HOUSTON– Three California credit unions have turned over operation of their ATM fleets to Dolphin Debit, which provides full-service ATM management services.
Selecting Dolphin Debit were:
- The $217.1-million Pacific Postal Credit Union in San Jose, which has 14,186 members.
- The $102.8-million Mission City FCU in Santa Clara, which has 4,871 members
- The $169-million Pasadena FCU in Pasadena, which has 11,000 members.
For Pasadena Federal Credit Union (PFCU), the decision to go with Dolphin Debit was all about service, according to the company, which said PFCU wasn’t getting the service levels that it wanted from its previous provider.
SEGs ‘Got Upset’
That provider “just did a lot of things without telling us and our SEGs got upset,” said John Schaefer, vice president of Member Service and Marketing for Pasadena FCU, in a statement. “We’re not in the habit of blaming third parties when communicating with our members and this put us in a position where the perception was that we were the ones falling short on service levels.”
PFCU started by putting Dolphin Debit in charge of a single new machine and liked what it saw in terms of pricing and service, the company said. Upon expiration of its old contract, PFCU moved its fleet of half a dozen ATMs to Dolphin Debit.
Now, Schaefer said, the credit union is getting the type of service that it hasn’t seen in a long time.
“Because credit unions provide great service to our members, we tend to expect it from our vendors,” Schaefer said. “Dolphin Debit is all about that.
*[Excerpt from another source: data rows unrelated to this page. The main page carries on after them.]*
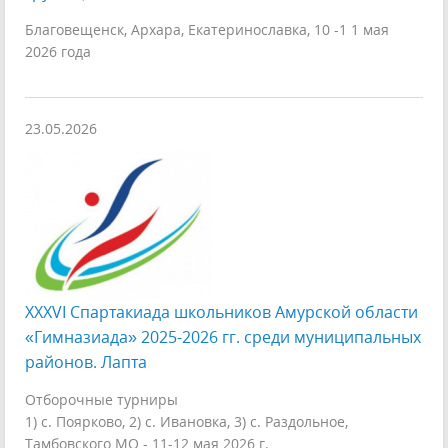
Благовещенск, Архара, Екатеринославка, 10 -1 1 мая
2026 года
23.05.2026
XXXVI Спартакиада школьников Амурской области
«Гимназиада» 2025-2026 гг. среди муниципальных
районов. Лапта
Отборочные турниры
1) с. Поярково, 2) с. Ивановка, 3) с. Раздольное,
Тамбовского МО - 11-12 мая 2026 г.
They have the right approach and right mentality, and that was important to us.”
“Service really is what ATM management is all about,” said Gary Walston, co-founder of Dolphin Debit. “Credit unions can only provide this valuable service to their members if their machines are reliably maintained and absolutely dependable. That is what we deliver for all our clients, from coast to coast, who turn over the ownership and operation of their fleets to us.”